Conference: ICML 2026
arXiv: 2602.02495
Code: TBD
Area: Optimization / LLM Alignment / Multi-objective Optimization
Keywords: Multi-objective Alignment, Gradient Conflict, CAGrad-Clip, Pareto-critical point, DPO

TL;DR

RACO frames multi-objective LLM preference alignment as a multi-objective optimization problem—applying individual DPO losses for each objective and resolving gradient conflicts via clipped CAGrad (CAGrad with coefficients clipped by user weights). It provides theoretical guarantees for convergence to Pareto-critical points respecting user-specified weights (with strict acceleration in two-objective scenarios) and empirically achieves superior Pareto trade-offs across Qwen 3, Llama 3, and Gemma 3 model families.

Background & Motivation

Background: Mainstream LLM alignment relies on RLHF (reward modeling + RL). Recently, reward-free routes (DPO, SimPO, IPO, KTO, etc.) optimize directly on preference pairs offline. however, most are single-objective, whereas human alignment is inherently multi-objective (helpful, harmless, faithful, concise).

Limitations of Prior Work: (1) Linear weighting for multi-objective aggregation fails to find directions that improve all objectives simultaneously when gradients conflict, inevitably sacrificing certain goals; (2) Existing multi-objective RL approaches (e.g., MODPO, Rame 2023) require training multiple reward models or weight-conditioned policies, which are complex and prone to reward model distortion; (3) AMoPO is reward-free but does not explicitly handle conflicts; (4) The "alignment tax" (drop in helpfulness as safety increases) and jailbreak phenomena reported by OpenAI are concrete manifestations of multi-objective conflicts.
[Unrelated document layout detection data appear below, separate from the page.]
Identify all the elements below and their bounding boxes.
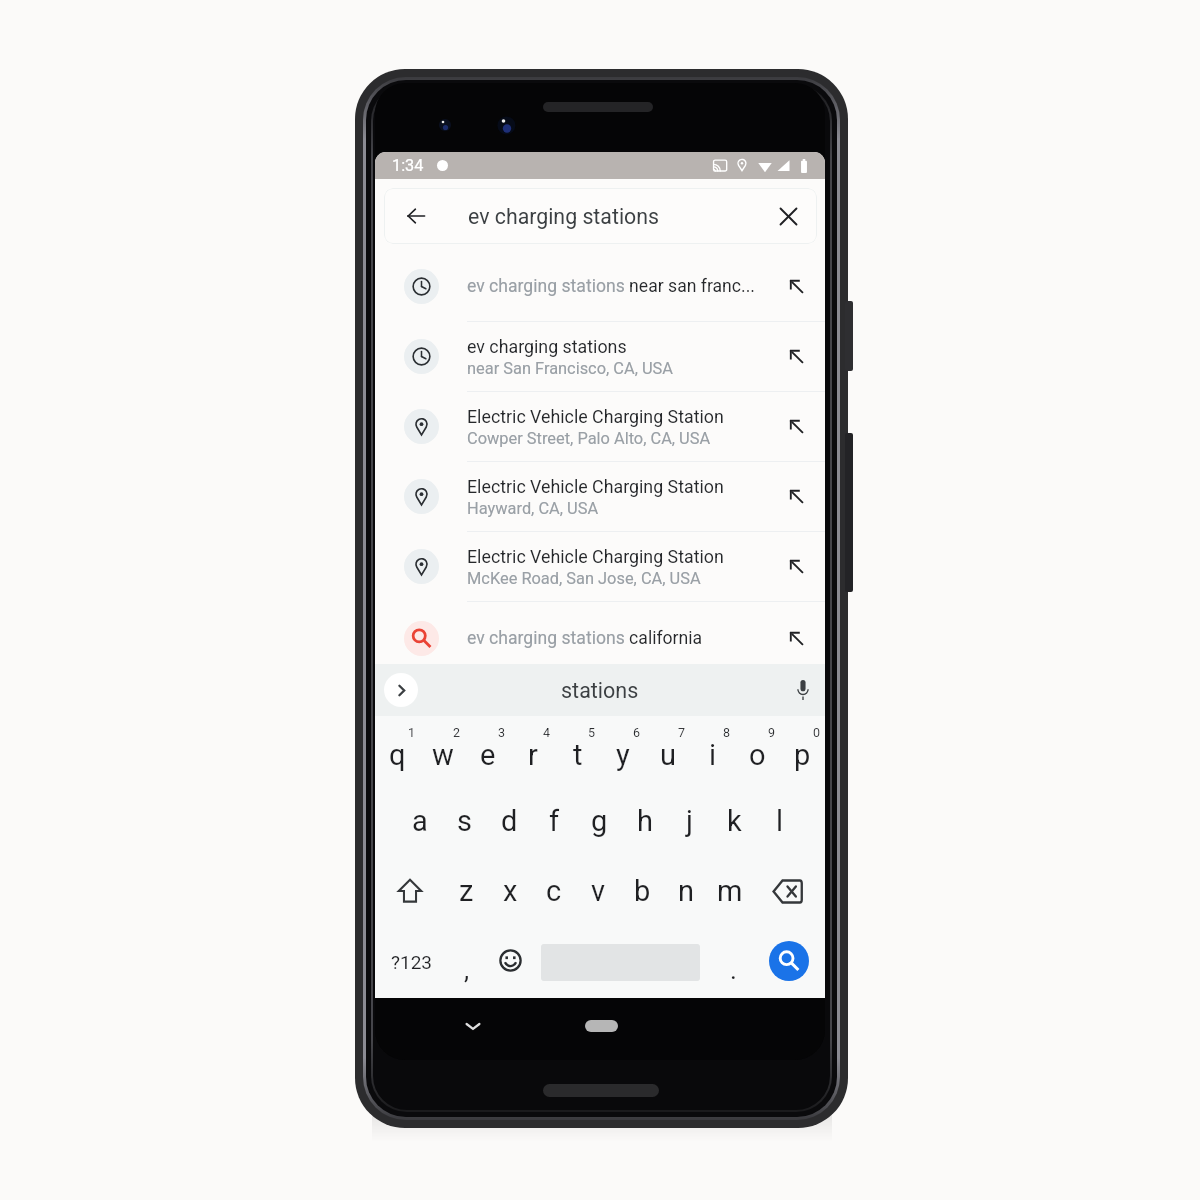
staticText: 7 bbox=[678, 725, 686, 740]
button[interactable]: ?123 bbox=[375, 926, 448, 998]
button[interactable]: h bbox=[622, 786, 667, 856]
staticText: d bbox=[501, 804, 518, 838]
staticText: k bbox=[727, 804, 742, 838]
staticText: x bbox=[503, 874, 518, 908]
staticText: j bbox=[686, 804, 693, 838]
button[interactable]: Back bbox=[392, 192, 440, 240]
staticText: i bbox=[709, 738, 717, 772]
staticText: l bbox=[776, 804, 784, 838]
button[interactable]: More suggestions bbox=[384, 673, 418, 707]
staticText: , bbox=[464, 955, 470, 985]
staticText: m bbox=[717, 874, 743, 908]
staticText: ev charging stations near san franc... bbox=[467, 276, 755, 297]
staticText: near San Francisco, CA, USA bbox=[467, 359, 674, 378]
button[interactable]: ev charging stations bbox=[375, 322, 825, 391]
button[interactable]: Emoji bbox=[485, 926, 536, 998]
button[interactable]: Use suggestion bbox=[769, 462, 825, 531]
staticText: ?123 bbox=[391, 951, 433, 973]
staticText: r bbox=[528, 738, 538, 772]
staticText: u bbox=[660, 738, 676, 772]
button[interactable]: Voice input bbox=[785, 672, 821, 708]
button[interactable]: 2 bbox=[420, 716, 465, 786]
staticText: ev charging stations bbox=[468, 204, 659, 229]
button[interactable]: Shift bbox=[375, 856, 444, 926]
button[interactable]: Back bbox=[384, 188, 817, 244]
button[interactable]: Use suggestion bbox=[769, 322, 825, 391]
staticText: 9 bbox=[768, 725, 776, 740]
staticText: 4 bbox=[543, 725, 551, 740]
staticText: h bbox=[637, 804, 653, 838]
staticText: 5 bbox=[588, 725, 596, 740]
button[interactable]: m bbox=[708, 856, 752, 926]
button[interactable]: n bbox=[664, 856, 708, 926]
button[interactable]: f bbox=[532, 786, 577, 856]
staticText: n bbox=[678, 874, 695, 908]
staticText: a bbox=[412, 804, 428, 838]
staticText: f bbox=[549, 804, 560, 838]
staticText: s bbox=[457, 804, 472, 838]
button[interactable]: 8 bbox=[690, 716, 735, 786]
staticText: b bbox=[634, 874, 651, 908]
button[interactable]: Hide keyboard bbox=[453, 1006, 493, 1046]
staticText: e bbox=[480, 738, 496, 772]
button[interactable]: a bbox=[397, 786, 442, 856]
button[interactable]: Clear search bbox=[764, 192, 812, 240]
staticText: z bbox=[459, 874, 474, 908]
button[interactable]: Search bbox=[769, 941, 809, 981]
button[interactable]: z bbox=[444, 856, 488, 926]
button[interactable]: k bbox=[712, 786, 757, 856]
button[interactable]: g bbox=[577, 786, 622, 856]
button[interactable]: Electric Vehicle Charging Station bbox=[375, 532, 825, 601]
staticText: 3 bbox=[498, 725, 506, 740]
button[interactable]: s bbox=[442, 786, 487, 856]
button[interactable]: Use suggestion bbox=[769, 392, 825, 461]
button[interactable]: Use suggestion bbox=[769, 532, 825, 601]
button[interactable]: Space bbox=[536, 926, 705, 998]
button[interactable]: Electric Vehicle Charging Station bbox=[375, 392, 825, 461]
staticText: y bbox=[616, 738, 630, 772]
button[interactable]: Home bbox=[585, 1020, 618, 1032]
button[interactable]: ev charging stations california bbox=[375, 607, 825, 664]
button[interactable]: l bbox=[757, 786, 802, 856]
button[interactable]: j bbox=[667, 786, 712, 856]
staticText: Electric Vehicle Charging Station bbox=[467, 406, 724, 427]
button[interactable]: v bbox=[576, 856, 620, 926]
button[interactable]: b bbox=[620, 856, 664, 926]
staticText: g bbox=[591, 804, 608, 838]
staticText: ev charging stations california bbox=[467, 628, 703, 649]
button[interactable]: 6 bbox=[600, 716, 645, 786]
staticText: q bbox=[389, 738, 406, 772]
button[interactable]: 7 bbox=[645, 716, 690, 786]
button[interactable]: 0 bbox=[780, 716, 825, 786]
button[interactable]: Use suggestion bbox=[769, 252, 825, 321]
button[interactable]: c bbox=[532, 856, 576, 926]
staticText: 1 bbox=[408, 725, 416, 740]
staticText: stations bbox=[561, 678, 639, 703]
button[interactable]: 9 bbox=[735, 716, 780, 786]
staticText: . bbox=[730, 955, 737, 985]
button[interactable]: 1 bbox=[375, 716, 420, 786]
button[interactable]: 4 bbox=[510, 716, 555, 786]
button[interactable]: d bbox=[487, 786, 532, 856]
staticText: o bbox=[749, 738, 766, 772]
staticText: Hayward, CA, USA bbox=[467, 499, 599, 518]
staticText: McKee Road, San Jose, CA, USA bbox=[467, 569, 701, 588]
button[interactable]: . bbox=[711, 926, 756, 998]
button[interactable]: Electric Vehicle Charging Station bbox=[375, 462, 825, 531]
button[interactable]: 5 bbox=[555, 716, 600, 786]
button[interactable]: , bbox=[448, 926, 485, 998]
staticText: t bbox=[573, 738, 583, 772]
staticText: v bbox=[591, 874, 606, 908]
staticText: Electric Vehicle Charging Station bbox=[467, 546, 724, 567]
staticText: 8 bbox=[723, 725, 731, 740]
staticText: ev charging stations bbox=[467, 336, 627, 357]
button[interactable]: 3 bbox=[465, 716, 510, 786]
staticText: c bbox=[546, 874, 562, 908]
button[interactable]: Backspace bbox=[752, 856, 823, 926]
staticText: p bbox=[794, 738, 811, 772]
button[interactable]: x bbox=[488, 856, 532, 926]
button[interactable]: Use suggestion bbox=[769, 607, 825, 664]
staticText: 6 bbox=[633, 725, 641, 740]
staticText: w bbox=[432, 738, 454, 772]
button[interactable]: ev charging stations near san franc... bbox=[375, 252, 825, 321]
Key Challenge: A solution that simultaneously satisfies reward-free pipeline simplification, explicit gradient conflict handling, and respect for user-specified weights does not exist. While CAGrad resolves conflicts in multi-task learning, its conflict-correction may be too aggressive in high-dimensional LLM fine-tuning, pushing updates toward less-preferred objectives.

Goal: (1) Reward-free multi-objective alignment; (2) Explicit handling of gradient conflicts; (3) Respect for user-specified weights; (4) Pareto convergence guarantees.

Key Insight: Treat multi-objective preference alignment as a multi-objective optimization problem—one DPO-style preference loss per objective, each with its own gradient. CAGrad serves as a natural primitive for a reward-free framework, but requires clipping to address over-correction in high-dimensional spaces.

Core Idea: CAGrad-Clip — The correction coefficients \(p^*\) solved by CAGrad are clipped element-wise by the user weight \(w\), such that \(\tilde p = \min(p^*, w)\). This prevents the correction from pushing any objective weight beyond the user's specification, maintaining the user trade-off while benefiting from conflict mitigation.

Method

Overall Architecture

The DPO loss for each objective \(i\) is: \(\mathcal{L}_i(\theta) = -\mathbb{E}[\log \sigma(\beta(\log \pi_\theta(y_i^+|x)/\pi_{\text{ref}} - \log \pi_\theta(y_i^-|x)/\pi_{\text{ref}}))]\)

Per step: 1. Compute \(g_i = \nabla_\theta \mathcal{L}_i\) and weighted \(g_0 = \sum_i w_i g_i\). 2. Solve \(p^* \in \arg\min_p \{G_p^\top g_0 + c\|g_0\|\|G_p\|\}\) (CAGrad dual problem, \(G_p = \sum_i p_i g_i\)). 3. Clip: \(\tilde p_i = \min(p_i^*, w_i)\). 4. \(\tilde G_p = \sum_i \tilde p_i g_i\). 5. \(G_0 = g_0 + c\|g_0\|\tilde G_p / \|\tilde G_p\|\) (if \(\|\tilde G_p\| > 0\), else \(G_0 = g_0\)). 6. \(\theta \leftarrow \theta - \eta G_0\).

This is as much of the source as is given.